Lorenz Furrer, le propriétaire de l’agence de relations publiques Furrerhugi, m’a envoyé un long courriel me menaçant d’une action en justice. Ce qui est marrant : je n’ai jamais mentionné Furrerhugi, ni dans la vidéo Youtube ni dans les interviews.

Vous parlez de Harouna Kaboré, et Lorenz Furrer menace de porter plainte ?

Oui. En quel nom veut-il me poursuivre ? Son entreprise n’est pas un cabinet d’avocats, mais est spécialisée dans le lobbying. Quels intérêts Lorenz Furrer représente-t-il ici et pourquoi ?

Nathalie Yamb sourit et ajoute : “En Afrique, on dit : qui se sent morveux se mouche. Je n’ai pas d’audience en Suisse et je doute que Furrer soit abonné à ma chaîne Youtube. Je m’interroge donc sur la motivation pour lé dirigeant de l’un des cabinets de lobbying suisses les plus influents à m’écrire ce courriel – mais j’ai ma petite idée. Quoi qu’il en soit, ce courrier donne une bonne impression des relations que les sociétés suisses multimillionnaires entretiennent apparemment avec les politiciens africains.”

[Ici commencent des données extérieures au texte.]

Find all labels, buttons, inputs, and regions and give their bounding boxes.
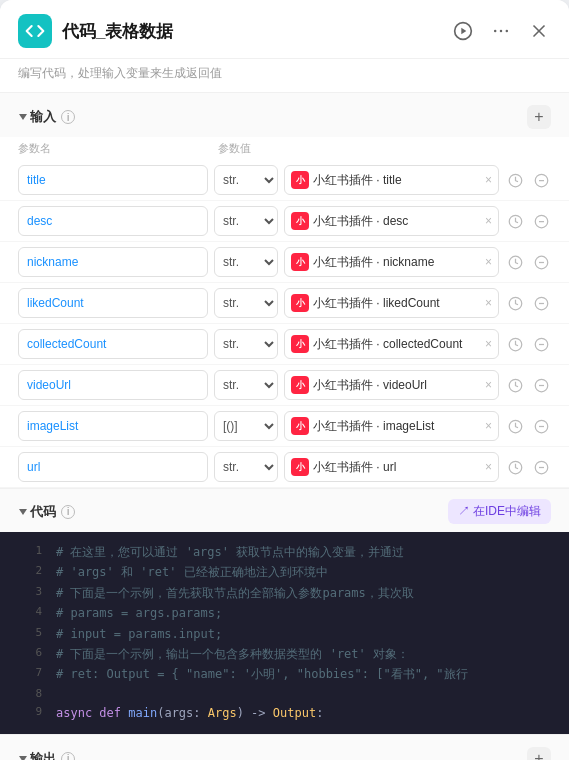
- svg-marker-32: [19, 509, 27, 515]
- param-value-text: 小红书插件 · title: [313, 172, 481, 189]
- param-name-input[interactable]: [18, 288, 208, 318]
- param-delete-btn[interactable]: [531, 252, 551, 272]
- param-clock-btn[interactable]: [505, 457, 525, 477]
- param-name-input[interactable]: [18, 165, 208, 195]
- param-row: str. 小红书插件 · nickname ×: [0, 242, 569, 283]
- main-panel: 代码_表格数据 编写代码: [0, 0, 569, 760]
- code-section-label: 代码: [30, 503, 56, 521]
- param-clock-btn[interactable]: [505, 375, 525, 395]
- param-value-text: 小红书插件 · collectedCount: [313, 336, 481, 353]
- code-line: 7 # ret: Output = { "name": '小明', "hobbi…: [0, 664, 569, 684]
- xhs-icon: [291, 212, 309, 230]
- line-number: 5: [14, 624, 42, 644]
- param-value-text: 小红书插件 · url: [313, 459, 481, 476]
- param-type-select[interactable]: str.: [214, 247, 278, 277]
- code-line: 4 # params = args.params;: [0, 603, 569, 623]
- param-delete-btn[interactable]: [531, 211, 551, 231]
- table-header: 参数名 参数值: [0, 137, 569, 160]
- code-line: 1 # 在这里，您可以通过 'args' 获取节点中的输入变量，并通过: [0, 542, 569, 562]
- param-value-text: 小红书插件 · desc: [313, 213, 481, 230]
- input-section-header: 输入 i +: [0, 93, 569, 137]
- param-value-container: 小红书插件 · videoUrl ×: [284, 370, 499, 400]
- param-row: str. 小红书插件 · url ×: [0, 447, 569, 488]
- param-value-clear[interactable]: ×: [485, 460, 492, 474]
- param-type-select[interactable]: str.: [214, 329, 278, 359]
- line-content: # 下面是一个示例，输出一个包含多种数据类型的 'ret' 对象：: [56, 644, 409, 664]
- param-value-clear[interactable]: ×: [485, 378, 492, 392]
- param-name-input[interactable]: [18, 206, 208, 236]
- param-value-clear[interactable]: ×: [485, 419, 492, 433]
- param-clock-btn[interactable]: [505, 170, 525, 190]
- param-row: str. 小红书插件 · collectedCount ×: [0, 324, 569, 365]
- line-content: # params = args.params;: [56, 603, 222, 623]
- output-info-icon[interactable]: i: [61, 752, 75, 760]
- param-delete-btn[interactable]: [531, 457, 551, 477]
- line-content: # 'args' 和 'ret' 已经被正确地注入到环境中: [56, 562, 328, 582]
- play-button[interactable]: [451, 19, 475, 43]
- input-section-label: 输入: [30, 108, 56, 126]
- code-line: 6 # 下面是一个示例，输出一个包含多种数据类型的 'ret' 对象：: [0, 644, 569, 664]
- param-clock-btn[interactable]: [505, 252, 525, 272]
- param-type-select[interactable]: [()]: [214, 411, 278, 441]
- param-clock-btn[interactable]: [505, 293, 525, 313]
- param-value-container: 小红书插件 · desc ×: [284, 206, 499, 236]
- param-value-clear[interactable]: ×: [485, 296, 492, 310]
- code-toggle[interactable]: [18, 507, 28, 517]
- param-clock-btn[interactable]: [505, 416, 525, 436]
- input-toggle[interactable]: [18, 112, 28, 122]
- param-value-container: 小红书插件 · collectedCount ×: [284, 329, 499, 359]
- param-delete-btn[interactable]: [531, 416, 551, 436]
- param-name-input[interactable]: [18, 329, 208, 359]
- param-name-input[interactable]: [18, 411, 208, 441]
- xhs-icon: [291, 417, 309, 435]
- param-delete-btn[interactable]: [531, 293, 551, 313]
- param-delete-btn[interactable]: [531, 375, 551, 395]
- output-add-button[interactable]: +: [527, 747, 551, 760]
- param-value-text: 小红书插件 · videoUrl: [313, 377, 481, 394]
- line-number: 2: [14, 562, 42, 582]
- param-clock-btn[interactable]: [505, 334, 525, 354]
- param-delete-btn[interactable]: [531, 170, 551, 190]
- param-clock-btn[interactable]: [505, 211, 525, 231]
- panel-title: 代码_表格数据: [62, 20, 451, 43]
- line-number: 8: [14, 685, 42, 704]
- param-type-select[interactable]: str.: [214, 206, 278, 236]
- more-button[interactable]: [489, 19, 513, 43]
- param-name-input[interactable]: [18, 370, 208, 400]
- output-section-header: 输出 i +: [0, 735, 569, 760]
- param-row: [()] 小红书插件 · imageList ×: [0, 406, 569, 447]
- svg-point-3: [500, 30, 503, 33]
- param-value-clear[interactable]: ×: [485, 337, 492, 351]
- input-add-button[interactable]: +: [527, 105, 551, 129]
- close-button[interactable]: [527, 19, 551, 43]
- param-value-clear[interactable]: ×: [485, 214, 492, 228]
- input-info-icon[interactable]: i: [61, 110, 75, 124]
- param-delete-btn[interactable]: [531, 334, 551, 354]
- param-value-text: 小红书插件 · likedCount: [313, 295, 481, 312]
- param-name-input[interactable]: [18, 247, 208, 277]
- xhs-icon: [291, 253, 309, 271]
- line-number: 9: [14, 703, 42, 723]
- xhs-icon: [291, 335, 309, 353]
- output-toggle[interactable]: [18, 754, 28, 760]
- param-type-select[interactable]: str.: [214, 452, 278, 482]
- param-type-select[interactable]: str.: [214, 370, 278, 400]
- output-section-label: 输出: [30, 750, 56, 760]
- ide-edit-button[interactable]: ↗ 在IDE中编辑: [448, 499, 551, 524]
- param-name-input[interactable]: [18, 452, 208, 482]
- param-type-select[interactable]: str.: [214, 288, 278, 318]
- code-line: 2 # 'args' 和 'ret' 已经被正确地注入到环境中: [0, 562, 569, 582]
- svg-marker-1: [461, 28, 466, 35]
- param-value-container: 小红书插件 · imageList ×: [284, 411, 499, 441]
- param-value-clear[interactable]: ×: [485, 255, 492, 269]
- param-value-text: 小红书插件 · imageList: [313, 418, 481, 435]
- line-number: 7: [14, 664, 42, 684]
- header: 代码_表格数据: [0, 0, 569, 59]
- line-content: # 下面是一个示例，首先获取节点的全部输入参数params，其次取: [56, 583, 414, 603]
- param-row: str. 小红书插件 · desc ×: [0, 201, 569, 242]
- code-line: 3 # 下面是一个示例，首先获取节点的全部输入参数params，其次取: [0, 583, 569, 603]
- code-info-icon[interactable]: i: [61, 505, 75, 519]
- param-value-container: 小红书插件 · likedCount ×: [284, 288, 499, 318]
- param-value-clear[interactable]: ×: [485, 173, 492, 187]
- param-type-select[interactable]: str.: [214, 165, 278, 195]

Je suppose que des réactions comme celle de Lorenz Furrer ne sont pas la raison pour laquelle nous ne pouvons pas révéler votre localisation, n’est-ce pas ?

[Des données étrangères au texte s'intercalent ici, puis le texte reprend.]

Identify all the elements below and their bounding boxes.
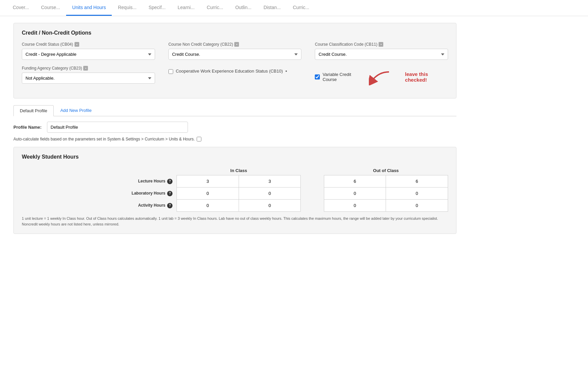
variable-credit-checkbox[interactable]: [315, 74, 320, 80]
course-credit-status-help-icon[interactable]: ▪: [75, 42, 79, 47]
hours-table-container: In Class Out of Class Lecture Hours ?: [22, 166, 448, 212]
variable-credit-section: Variable Credit Course: [315, 69, 448, 85]
profile-name-label: Profile Name:: [13, 125, 42, 130]
course-classification-select[interactable]: Credit Course.: [315, 49, 448, 60]
lecture-out-class-2-input[interactable]: [387, 176, 447, 186]
lab-in-class-2-input[interactable]: [240, 188, 300, 199]
funding-agency-group: Funding Agency Category (CB23) ▪ Not App…: [22, 66, 155, 84]
lecture-hours-label: Lecture Hours ?: [22, 175, 177, 188]
nav-tab-curric---[interactable]: Curric...: [201, 0, 229, 16]
lecture-hours-info-icon[interactable]: ?: [167, 179, 173, 184]
annotation-text: leave this checked!: [405, 71, 448, 83]
course-credit-status-select[interactable]: Credit - Degree Applicable: [22, 49, 155, 60]
activity-out-class-2-input[interactable]: [387, 200, 447, 211]
weekly-hours-title: Weekly Student Hours: [22, 154, 448, 160]
lecture-out-class-1-input[interactable]: [325, 176, 385, 186]
lab-in-class-1[interactable]: [177, 188, 239, 200]
auto-calc-row: Auto-calculate fields based on the param…: [13, 137, 456, 141]
activity-out-class-1-input[interactable]: [325, 200, 385, 211]
lecture-in-class-2[interactable]: [239, 175, 301, 188]
nav-tab-specif---[interactable]: Specif...: [143, 0, 172, 16]
funding-agency-select[interactable]: Not Applicable.: [22, 73, 155, 84]
lecture-out-class-2[interactable]: [386, 175, 448, 188]
profile-tabs-container: Default Profile Add New Profile Profile …: [13, 105, 456, 141]
lab-out-class-1-input[interactable]: [325, 188, 385, 199]
nav-tab-curric---[interactable]: Curric...: [287, 0, 315, 16]
weekly-hours-footer: 1 unit lecture = 1 weekly In Class hour.…: [22, 216, 448, 227]
annotation-arrow: [369, 69, 396, 85]
course-non-credit-help-icon[interactable]: ▪: [234, 42, 239, 47]
activity-hours-info-icon[interactable]: ?: [167, 203, 173, 208]
hours-table: In Class Out of Class Lecture Hours ?: [22, 166, 448, 212]
nav-tab-distan---[interactable]: Distan...: [257, 0, 287, 16]
nav-tab-requis---[interactable]: Requis...: [112, 0, 142, 16]
funding-agency-help-icon[interactable]: ▪: [83, 66, 88, 71]
nav-tabs: Cover...Course...Units and HoursRequis..…: [0, 0, 588, 16]
cooperative-work-label: Cooperative Work Experience Education St…: [176, 69, 287, 74]
credit-section: Credit / Non-Credit Options Course Credi…: [13, 23, 456, 98]
in-class-header: In Class: [177, 166, 301, 175]
lab-out-class-1[interactable]: [324, 188, 386, 200]
nav-tab-learni---[interactable]: Learni...: [172, 0, 201, 16]
lecture-in-class-2-input[interactable]: [240, 176, 300, 186]
main-content: Credit / Non-Credit Options Course Credi…: [0, 16, 470, 247]
activity-in-class-2[interactable]: [239, 200, 301, 212]
nav-tab-course---[interactable]: Course...: [35, 0, 66, 16]
activity-in-class-2-input[interactable]: [240, 200, 300, 211]
activity-out-class-1[interactable]: [324, 200, 386, 212]
course-classification-help-icon[interactable]: ▪: [379, 42, 383, 47]
lab-out-class-2-input[interactable]: [387, 188, 447, 199]
credit-section-title: Credit / Non-Credit Options: [22, 30, 448, 36]
activity-in-class-1[interactable]: [177, 200, 239, 212]
cooperative-work-group: Cooperative Work Experience Education St…: [168, 66, 302, 74]
profile-tab-default[interactable]: Default Profile: [13, 105, 54, 116]
course-credit-status-label: Course Credit Status (CB04) ▪: [22, 42, 155, 47]
funding-agency-label: Funding Agency Category (CB23) ▪: [22, 66, 155, 71]
course-non-credit-label: Course Non Credit Category (CB22) ▪: [168, 42, 302, 47]
lab-in-class-1-input[interactable]: [178, 188, 238, 199]
lab-in-class-2[interactable]: [239, 188, 301, 200]
laboratory-hours-label: Laboratory Hours ?: [22, 188, 177, 200]
nav-tab-units-and-hours[interactable]: Units and Hours: [66, 0, 112, 16]
credit-form-row-1: Course Credit Status (CB04) ▪ Credit - D…: [22, 42, 448, 60]
activity-in-class-1-input[interactable]: [178, 200, 238, 211]
course-non-credit-group: Course Non Credit Category (CB22) ▪ Cred…: [168, 42, 302, 60]
course-credit-status-group: Course Credit Status (CB04) ▪ Credit - D…: [22, 42, 155, 60]
lecture-in-class-1-input[interactable]: [178, 176, 238, 186]
cooperative-work-checkbox[interactable]: [168, 69, 173, 74]
auto-calc-checkbox[interactable]: [197, 137, 201, 141]
profile-tabs: Default Profile Add New Profile: [13, 105, 456, 116]
nav-tab-cover---[interactable]: Cover...: [7, 0, 35, 16]
activity-out-class-2[interactable]: [386, 200, 448, 212]
lab-out-class-2[interactable]: [386, 188, 448, 200]
variable-credit-group: Variable Credit Course: [315, 66, 448, 85]
laboratory-hours-info-icon[interactable]: ?: [167, 191, 173, 196]
course-classification-label: Course Classification Code (CB11) ▪: [315, 42, 448, 47]
variable-credit-label: Variable Credit Course: [323, 72, 363, 82]
activity-hours-label: Activity Hours ?: [22, 200, 177, 212]
profile-name-input[interactable]: [47, 122, 188, 133]
cooperative-work-checkbox-row: Cooperative Work Experience Education St…: [168, 69, 302, 74]
credit-form-row-2: Funding Agency Category (CB23) ▪ Not App…: [22, 66, 448, 85]
auto-calc-text: Auto-calculate fields based on the param…: [13, 137, 195, 141]
cooperative-work-help-icon[interactable]: ▪: [285, 69, 287, 74]
table-row: Laboratory Hours ?: [22, 188, 448, 200]
profile-name-row: Profile Name:: [13, 122, 456, 133]
course-non-credit-select[interactable]: Credit Course.: [168, 49, 302, 60]
course-classification-group: Course Classification Code (CB11) ▪ Cred…: [315, 42, 448, 60]
nav-tab-outlin---[interactable]: Outlin...: [229, 0, 257, 16]
lecture-out-class-1[interactable]: [324, 175, 386, 188]
weekly-hours-section: Weekly Student Hours In Class Out of Cla…: [13, 147, 456, 234]
profile-tab-add-new[interactable]: Add New Profile: [54, 105, 98, 116]
out-of-class-header: Out of Class: [324, 166, 448, 175]
table-row: Lecture Hours ?: [22, 175, 448, 188]
lecture-in-class-1[interactable]: [177, 175, 239, 188]
table-row: Activity Hours ?: [22, 200, 448, 212]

Je ne reçois pas des menaces de mort tous les jours, mais j’en reçois très régulièrement. C’est une situation quasiment habituelle pour ceux qui mènent la même lutte d’indépendance que moi. Mais ne vous inquiétez pas : j’ai l’intention de rester encore en vie très longtemps.

Le passeport suisse est-il une protection ?

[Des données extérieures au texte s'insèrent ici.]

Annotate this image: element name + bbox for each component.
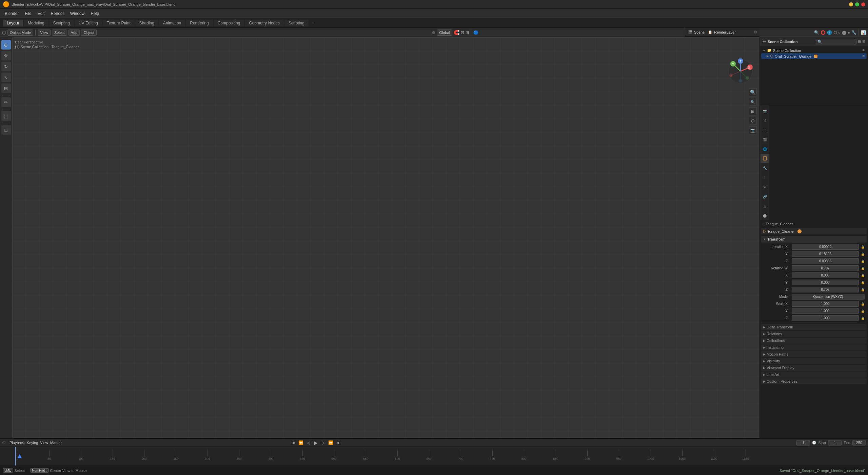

En Afrique, plutôt oui. En Suisse, cependant, le passeport suisse n’est pas synonyme de protection. Le combattant indépendantiste anticolonialiste camerounais Félix-Roland Moumié a été assassiné sur le sol suisse par les services secrets français en 1960. En outre, au vu du comportement de l’ambassade de Suisse à Abidjan avant, pendant et après mon expulsion, je doute fortement que la Suisse soit intéressée à me protéger. Mais maintenant que la pandémie est en recul, je retournerai bientôt en Afrique de toute façon.

Vous avez dit que l’initiative sur la responsabilité des entreprises était une occasion manquée. Qu’attendez-vous de votre mère patrie, la Suisse, à l’avenir ?

J’attends de la Suisse politique qu’elle écoute ce que 50,7 % de la population suisse a exprimé en novembre : que les entreprises suisses en Afrique et partout ailleurs dans le monde doivent assumer la même responsabilité qu’ici. Je souhaite qu’un débat s’engage sur le sens et l’absurdité de l’aide au développement, sur les structures post-coloniales comme le franc cfa – et je souhaite que la ménagère se rende compte que le morceau de chocolat qu’elle mange a une histoire directement liée aux migrants dont les journaux parlent. La Suisse, mais aussi l’Europe, l’Afrique et le reste du monde, doivent en prendre conscience : Nous combattons tous le même – le seul vrai – ennemi. Et c’est la pauvreté.